* [Task instructions]: Give a verbatim copy of the data, leaving the pictures out.

##### Records supplied #####

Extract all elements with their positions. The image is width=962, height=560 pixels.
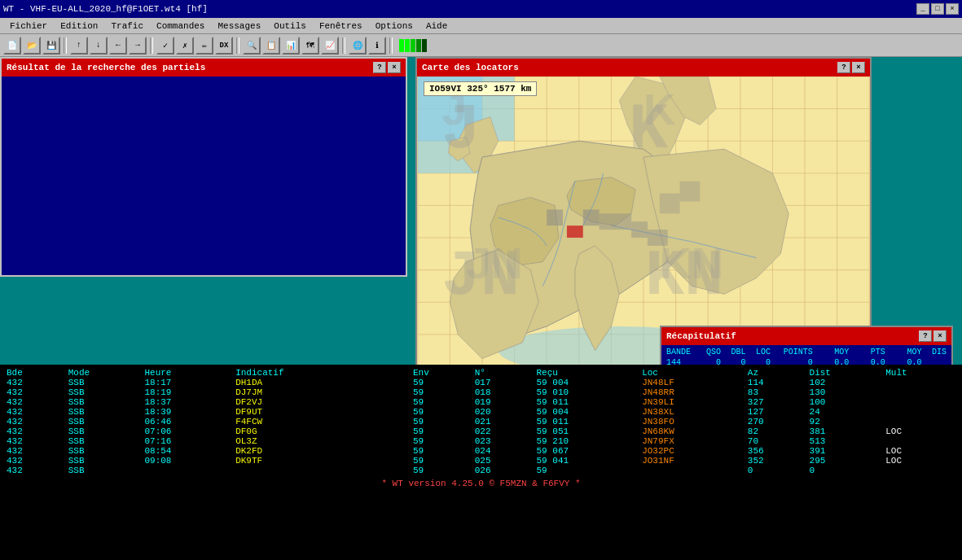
log-cell-indicatif: DF2VJ: [232, 397, 410, 407]
toolbar-log[interactable]: 📋: [262, 37, 280, 55]
log-cell-az: 127: [745, 407, 806, 417]
toolbar-up[interactable]: ↑: [70, 37, 88, 55]
log-cell-num: 024: [472, 446, 534, 456]
log-cell-loc: JO32PC: [639, 446, 745, 456]
resultat-titlebar[interactable]: Résultat de la recherche des partiels ? …: [2, 59, 406, 77]
menu-trafic[interactable]: Trafic: [104, 20, 150, 33]
close-button[interactable]: ×: [946, 3, 959, 15]
menu-options[interactable]: Options: [369, 20, 420, 33]
maximize-button[interactable]: □: [931, 3, 944, 15]
log-cell-loc: JN79FX: [639, 436, 745, 446]
log-cell-dist: 92: [806, 417, 883, 427]
menu-edition[interactable]: Edition: [54, 20, 104, 33]
toolbar-x[interactable]: ✗: [176, 37, 194, 55]
svg-text:KN: KN: [660, 238, 724, 288]
log-cell-loc: JN38FO: [639, 417, 745, 427]
log-cell-mult: [882, 466, 959, 475]
log-cell-num: 025: [472, 456, 534, 466]
toolbar-dx[interactable]: DX: [215, 37, 233, 55]
log-area: Bde Mode Heure Indicatif Env N° Reçu Loc…: [0, 365, 962, 560]
toolbar-edit[interactable]: ✏: [195, 37, 213, 55]
toolbar-stats[interactable]: 📊: [282, 37, 300, 55]
log-row: 432 SSB 18:39 DF9UT 59 020 59 004 JN38XL…: [3, 407, 959, 417]
toolbar-sep-1: [64, 37, 67, 54]
log-row: 432 SSB 09:08 DK9TF 59 025 59 041 JO31NF…: [3, 456, 959, 466]
recap-titlebar[interactable]: Récapitulatif ? ×: [661, 327, 951, 345]
log-cell-env: 59: [410, 407, 472, 417]
log-cell-indicatif: DJ7JM: [232, 387, 410, 397]
log-cell-bde: 432: [3, 436, 65, 446]
log-cell-dist: 295: [806, 456, 883, 466]
log-cell-heure: 09:08: [141, 456, 232, 466]
resultat-close-btn[interactable]: ×: [388, 62, 401, 73]
svg-rect-38: [680, 182, 701, 202]
log-cell-num: 020: [472, 407, 534, 417]
title-bar-controls: _ □ ×: [916, 3, 959, 15]
log-cell-env: 59: [410, 378, 472, 387]
log-cell-recu: 59 067: [533, 446, 639, 456]
log-header-row: Bde Mode Heure Indicatif Env N° Reçu Loc…: [3, 368, 959, 378]
menu-fichier[interactable]: Fichier: [3, 20, 54, 33]
log-col-indicatif: Indicatif: [232, 368, 410, 378]
minimize-button[interactable]: _: [916, 3, 929, 15]
log-cell-indicatif: DK9TF: [232, 456, 410, 466]
log-cell-heure: [141, 466, 232, 475]
carte-titlebar[interactable]: Carte des locators ? ×: [417, 59, 870, 77]
recap-col-moydis: MOY: [889, 347, 925, 357]
log-cell-mode: SSB: [65, 446, 142, 456]
toolbar-info[interactable]: ℹ: [368, 37, 386, 55]
log-cell-recu: 59 004: [533, 378, 639, 387]
toolbar-down[interactable]: ↓: [90, 37, 108, 55]
log-cell-az: 82: [745, 427, 806, 436]
recap-col-dbl: DBL: [724, 347, 749, 357]
toolbar-left[interactable]: ←: [109, 37, 127, 55]
log-cell-dist: 102: [806, 378, 883, 387]
svg-rect-33: [600, 213, 616, 230]
signal-bar-5: [422, 39, 427, 52]
recap-close-btn[interactable]: ×: [933, 330, 947, 342]
log-cell-heure: 18:17: [141, 378, 232, 387]
carte-help-btn[interactable]: ?: [837, 62, 850, 73]
log-col-loc: Loc: [639, 368, 745, 378]
menu-messages[interactable]: Messages: [211, 20, 267, 33]
svg-rect-35: [631, 221, 648, 238]
menu-outils[interactable]: Outils: [267, 20, 313, 33]
recap-col-qso: QSO: [700, 347, 725, 357]
toolbar-check[interactable]: ✓: [156, 37, 174, 55]
signal-bar-3: [411, 39, 415, 52]
log-row: 432 SSB 18:17 DH1DA 59 017 59 004 JN48LF…: [3, 378, 959, 387]
log-cell-heure: 07:06: [141, 427, 232, 436]
version-text: * WT version 4.25.0 © F5MZN & F6FVY *: [3, 479, 959, 488]
log-cell-loc: JN68KW: [639, 427, 745, 436]
log-cell-bde: 432: [3, 378, 65, 387]
log-col-az: Az: [745, 368, 806, 378]
log-cell-az: 270: [745, 417, 806, 427]
toolbar-search[interactable]: 🔍: [243, 37, 261, 55]
log-cell-az: 0: [745, 466, 806, 475]
menu-aide[interactable]: Aide: [420, 20, 454, 33]
log-cell-mode: SSB: [65, 436, 142, 446]
log-cell-env: 59: [410, 387, 472, 397]
signal-bar-2: [405, 39, 410, 52]
log-col-recu: Reçu: [533, 368, 639, 378]
carte-close-btn[interactable]: ×: [852, 62, 865, 73]
recap-help-btn[interactable]: ?: [919, 330, 932, 342]
menu-fenetres[interactable]: Fenêtres: [313, 20, 369, 33]
toolbar-globe[interactable]: 🌐: [349, 37, 367, 55]
log-cell-mult: [882, 436, 959, 446]
toolbar-open[interactable]: 📂: [23, 37, 41, 55]
log-cell-mult: [882, 397, 959, 407]
toolbar-right[interactable]: →: [129, 37, 147, 55]
log-cell-recu: 59 010: [533, 387, 639, 397]
toolbar-map[interactable]: 🗺: [301, 37, 319, 55]
toolbar-sep-4: [342, 37, 345, 54]
toolbar-save[interactable]: 💾: [42, 37, 60, 55]
log-cell-env: 59: [410, 417, 472, 427]
log-cell-env: 59: [410, 466, 472, 475]
resultat-help-btn[interactable]: ?: [373, 62, 386, 73]
toolbar-chart[interactable]: 📈: [321, 37, 339, 55]
log-cell-mult: LOC: [882, 456, 959, 466]
resultat-controls: ? ×: [373, 62, 401, 73]
menu-commandes[interactable]: Commandes: [150, 20, 211, 33]
toolbar-new[interactable]: 📄: [3, 37, 21, 55]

#####

* [Answer to this problem]:
Extract all elements with their positions. The image is width=962, height=560 pixels.
log-cell-indicatif: DF2VJ: [232, 397, 410, 407]
toolbar-log[interactable]: 📋: [262, 37, 280, 55]
log-cell-az: 127: [745, 407, 806, 417]
toolbar-up[interactable]: ↑: [70, 37, 88, 55]
log-cell-num: 024: [472, 446, 534, 456]
log-cell-loc: JO32PC: [639, 446, 745, 456]
resultat-titlebar[interactable]: Résultat de la recherche des partiels ? …: [2, 59, 406, 77]
menu-trafic[interactable]: Trafic: [104, 20, 150, 33]
close-button[interactable]: ×: [946, 3, 959, 15]
menu-options[interactable]: Options: [369, 20, 420, 33]
maximize-button[interactable]: □: [931, 3, 944, 15]
log-cell-loc: JN79FX: [639, 436, 745, 446]
log-cell-dist: 92: [806, 417, 883, 427]
menu-edition[interactable]: Edition: [54, 20, 104, 33]
toolbar-x[interactable]: ✗: [176, 37, 194, 55]
svg-text:KN: KN: [660, 238, 724, 288]
log-cell-loc: JN38FO: [639, 417, 745, 427]
log-cell-mult: [882, 466, 959, 475]
log-cell-num: 025: [472, 456, 534, 466]
toolbar-dx[interactable]: DX: [215, 37, 233, 55]
log-area: Bde Mode Heure Indicatif Env N° Reçu Loc…: [0, 365, 962, 560]
toolbar-edit[interactable]: ✏: [195, 37, 213, 55]
toolbar-stats[interactable]: 📊: [282, 37, 300, 55]
log-row: 432 SSB 18:39 DF9UT 59 020 59 004 JN38XL…: [3, 407, 959, 417]
toolbar-sep-1: [64, 37, 67, 54]
log-row: 432 SSB 09:08 DK9TF 59 025 59 041 JO31NF…: [3, 456, 959, 466]
recap-titlebar[interactable]: Récapitulatif ? ×: [661, 327, 951, 345]
log-cell-env: 59: [410, 407, 472, 417]
log-cell-indicatif: DJ7JM: [232, 387, 410, 397]
log-cell-bde: 432: [3, 436, 65, 446]
log-cell-dist: 295: [806, 456, 883, 466]
log-cell-heure: 09:08: [141, 456, 232, 466]
resultat-close-btn[interactable]: ×: [388, 62, 401, 73]
svg-rect-38: [680, 182, 701, 202]
log-cell-num: 020: [472, 407, 534, 417]
title-bar-controls: _ □ ×: [916, 3, 959, 15]
log-cell-env: 59: [410, 378, 472, 387]
log-cell-recu: 59 067: [533, 446, 639, 456]
log-header-row: Bde Mode Heure Indicatif Env N° Reçu Loc…: [3, 368, 959, 378]
menu-fichier[interactable]: Fichier: [3, 20, 54, 33]
log-col-indicatif: Indicatif: [232, 368, 410, 378]
minimize-button[interactable]: _: [916, 3, 929, 15]
log-cell-indicatif: DK9TF: [232, 456, 410, 466]
log-cell-heure: [141, 466, 232, 475]
carte-titlebar[interactable]: Carte des locators ? ×: [417, 59, 870, 77]
recap-col-moydis: MOY: [889, 347, 925, 357]
log-cell-mode: SSB: [65, 446, 142, 456]
toolbar-info[interactable]: ℹ: [368, 37, 386, 55]
log-cell-recu: 59 004: [533, 378, 639, 387]
toolbar-down[interactable]: ↓: [90, 37, 108, 55]
log-cell-az: 82: [745, 427, 806, 436]
recap-col-dbl: DBL: [724, 347, 749, 357]
toolbar-left[interactable]: ←: [109, 37, 127, 55]
log-cell-dist: 102: [806, 378, 883, 387]
svg-rect-33: [600, 213, 616, 230]
signal-bar-5: [422, 39, 427, 52]
recap-close-btn[interactable]: ×: [933, 330, 947, 342]
log-cell-heure: 18:17: [141, 378, 232, 387]
carte-help-btn[interactable]: ?: [837, 62, 850, 73]
log-col-loc: Loc: [639, 368, 745, 378]
menu-messages[interactable]: Messages: [211, 20, 267, 33]
svg-rect-35: [631, 221, 648, 238]
menu-outils[interactable]: Outils: [267, 20, 313, 33]
recap-col-qso: QSO: [700, 347, 725, 357]
toolbar-check[interactable]: ✓: [156, 37, 174, 55]
signal-bar-3: [411, 39, 415, 52]
log-row: 432 SSB 18:17 DH1DA 59 017 59 004 JN48LF…: [3, 378, 959, 387]
log-cell-heure: 07:06: [141, 427, 232, 436]
version-text: * WT version 4.25.0 © F5MZN & F6FVY *: [3, 479, 959, 488]
log-cell-loc: JN68KW: [639, 427, 745, 436]
log-cell-bde: 432: [3, 378, 65, 387]
log-col-az: Az: [745, 368, 806, 378]
log-cell-az: 270: [745, 417, 806, 427]
toolbar-search[interactable]: 🔍: [243, 37, 261, 55]
log-cell-az: 0: [745, 466, 806, 475]
menu-aide[interactable]: Aide: [420, 20, 454, 33]
log-cell-mode: SSB: [65, 436, 142, 446]
log-cell-env: 59: [410, 387, 472, 397]
signal-bar-2: [405, 39, 410, 52]
log-col-recu: Reçu: [533, 368, 639, 378]
carte-close-btn[interactable]: ×: [852, 62, 865, 73]
recap-help-btn[interactable]: ?: [919, 330, 932, 342]
menu-fenetres[interactable]: Fenêtres: [313, 20, 369, 33]
toolbar-globe[interactable]: 🌐: [349, 37, 367, 55]
log-cell-mult: [882, 436, 959, 446]
toolbar-open[interactable]: 📂: [23, 37, 41, 55]
log-cell-mult: [882, 397, 959, 407]
toolbar-right[interactable]: →: [129, 37, 147, 55]
log-cell-recu: 59 010: [533, 387, 639, 397]
toolbar-map[interactable]: 🗺: [301, 37, 319, 55]
toolbar-sep-4: [342, 37, 345, 54]
toolbar-save[interactable]: 💾: [42, 37, 60, 55]
log-cell-env: 59: [410, 417, 472, 427]
log-cell-env: 59: [410, 466, 472, 475]
resultat-help-btn[interactable]: ?: [373, 62, 386, 73]
toolbar-chart[interactable]: 📈: [321, 37, 339, 55]
log-cell-mult: LOC: [882, 456, 959, 466]
resultat-controls: ? ×: [373, 62, 401, 73]
menu-commandes[interactable]: Commandes: [150, 20, 211, 33]
toolbar-new[interactable]: 📄: [3, 37, 21, 55]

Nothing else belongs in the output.